Supplied records:
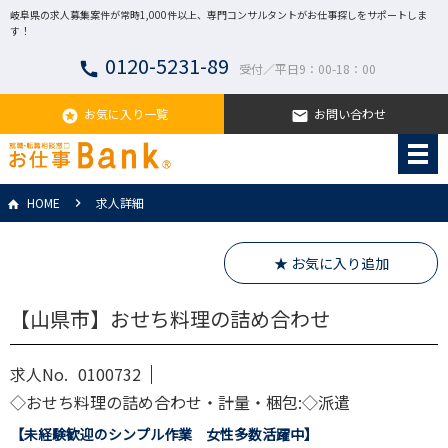
岐阜県の求人募集案件が常時1,000件以上、専門コンサルタントがお仕事探しをサポートしま
す！
0120-5231-89
call
受付／平日9：00-18：00
お気に入り一覧
お問い合わせ
stars
email
HOME
求人詳細
★ お気に入り追加
【山県市】おせち料理の詰め合わせ
求人No.
0100732
◇おせち料理の詰め合わせ・計量・梱包:◇派遣
【未経験歓迎のシンプル作業 女性多数活躍中】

Activity: Keep every word of the records above exactly, and return them with no pictures.

Answer section:
岐阜県の求人募集案件が常時1,000件以上、専門コンサルタントがお仕事探しをサポートしま
す！
0120-5231-89
call
受付／平日9：00-18：00
お気に入り一覧
お問い合わせ
stars
email
HOME
求人詳細
★ お気に入り追加
【山県市】おせち料理の詰め合わせ
求人No.
0100732
◇おせち料理の詰め合わせ・計量・梱包:◇派遣
【未経験歓迎のシンプル作業 女性多数活躍中】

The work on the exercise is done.